Dyspepsia is defined as one or more of the following symptoms: epigastric pain, fullness after eating or bloating, early satiety, or burning sensation. Some people also have nausea, vomiting, lack of appetite, or weight loss. These are common symptoms with an extensive differential diagnosis. It occurs in at least 20% of the population, but most affected people don’t seek medical care. Although dyspepsia does not affect survival, it substantially affects quality of life and health care costs.
Approximately 25% or patients with dyspepsia are found to have an underlying organic disease. However, approximately 75% of patients have functional (without identifiable cause) dyspepsia after thorough evaluation including direct visualization of the stomach lining through upper gastrointestinal endoscopy.
The most common organic cause of underlying dyspeptic symptoms are peptic ulcer disease (PUD) and gastroesophageal reflux disease (GERD). Cancer or tumors of the upper gastrointestinal tract and celiac disease are less common but important organic causes of the symptoms. Intolerance to certain foods (spices, coffee, or alcohol) or drugs (iron, antibiotics, narcotics, NSAIDs) can also manifest as dyspeptic symptoms probably secondary to sensorimotor response to food and through direct gastric mucosal injury, facilitation of reflux, or idiosyncratic mechanisms.
The exact cause of functional dyspepsia is not clearly understood. Several factors may be involved as follows:
To help determine if you might have an organic cause of symptoms for dyspepsia or a functional type of dyspepsia, your doctor will ask you certain questions regarding your symptom and perform a physical examination. A detailed history will include description of the pain, relation to food intake, intake of medications, associated symptoms (such as weight loss, decreased appetite, vomiting, difficulty or painful swallowing, bloody or black tarry stools). Your history will also include your family history (especially cancer) and vices (smoking or drinking alcohol). These questions are directed towards eliciting the alarm features that would require more invasive evaluation such as an EGD. Physical examination might not reveal helpful findings aside from pain over the epigastrium on palpation. Advanced stages of an underlying cancer or tumor in the stomach or intestines might be obvious by the presence of a palpable abdominal mass, palpable lymph nodes, pallor from anemia secondary to bleeding, or muscle wasting from weight loss. Once a thorough evaluation to rule out an organic cause for the dyspepsia is performed, a diagnosis of functional dyspepsia can be made.

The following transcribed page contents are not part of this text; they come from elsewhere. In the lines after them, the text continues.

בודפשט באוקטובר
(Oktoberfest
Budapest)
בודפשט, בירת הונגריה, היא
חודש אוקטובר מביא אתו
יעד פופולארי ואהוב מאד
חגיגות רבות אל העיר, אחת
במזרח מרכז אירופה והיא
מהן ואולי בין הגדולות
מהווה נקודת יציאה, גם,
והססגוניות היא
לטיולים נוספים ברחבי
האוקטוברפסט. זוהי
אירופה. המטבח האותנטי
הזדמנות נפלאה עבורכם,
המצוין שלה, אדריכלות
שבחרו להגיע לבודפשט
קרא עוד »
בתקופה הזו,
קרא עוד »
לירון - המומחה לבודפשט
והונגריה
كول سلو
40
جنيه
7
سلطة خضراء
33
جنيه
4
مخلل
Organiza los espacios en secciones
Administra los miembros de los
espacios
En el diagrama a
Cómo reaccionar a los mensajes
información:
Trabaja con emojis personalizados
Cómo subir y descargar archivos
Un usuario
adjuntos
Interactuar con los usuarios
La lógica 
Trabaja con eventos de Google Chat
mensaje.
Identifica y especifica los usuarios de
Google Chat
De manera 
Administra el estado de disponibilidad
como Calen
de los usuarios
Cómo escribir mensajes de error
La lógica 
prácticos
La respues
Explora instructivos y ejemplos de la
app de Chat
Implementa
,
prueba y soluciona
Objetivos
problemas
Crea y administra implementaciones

International guidelines recommend an EGD for patients 60 years old or older or if you have serious symptoms such as repeated vomiting, weight loss, difficulty swallowing. The risk of cancer is predominantly related to age and so, experts recommend the procedure in the age group for it to be cost-effective. If you are younger than 60 years old or you don’t have serious symptoms or family history of gastrointestinal cancer, you might be offered other types of non-invasive testing which might be a breath, blood, or stool test for H. pylori. You might also be started on medications without the need for initial tests or procedure which most of the time already relieves the symptoms. If your symptoms do not get better within four to eight weeks of medications, your doctor might recommend further testing, including an EGD.
Dyspepsia can be managed medically using acid-reducing medications such as proton pump inhibitors (omeprazole, esomeprazole, lansoprazole, dexlansoprazole, pantoprazole, rabeprazole) which are more likely to improve pain than any other types of acid reducers. Histamine blockers (famotidine, ranitidine, cimetidine) are alternative acid inhibitors that might help some people. Antacids might relieve those patients with organic cause of dyspepsia but not those with functional dyspepsia.

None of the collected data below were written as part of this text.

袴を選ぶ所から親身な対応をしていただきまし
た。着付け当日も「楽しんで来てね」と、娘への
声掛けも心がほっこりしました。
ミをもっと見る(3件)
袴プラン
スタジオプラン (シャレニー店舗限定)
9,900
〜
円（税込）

If you are diagnosed with H. pylori infection, treatment with an antibiotic regimen (usually amoxicillin, clarithromycin, or metronidazole in combinations) for two weeks against the bacteria can help reduce symptoms.
Nonprescription pain medications or NSAIDs (such as aspirin, ibuprofen, naproxen) are not usually helpful and can actually worsen stomach upset and may induce ulcers in the lining of the stomach.
As mentioned, anxiety, depression or mood disorders might cause the dyspeptic symptoms and these can be treated using low dose antidepressants known as tricyclic antidepressants (TCAs).
Nonpharmacological means to manage dyspepsia include diet modification. This include avoiding fatty foods (which can slow the emptying of the stomach), eating small, frequent meals (instead of three large meals in a day, you may eat five or six small meals), avoiding foods that aggravate your symptom, and avoiding too much alcohol intake.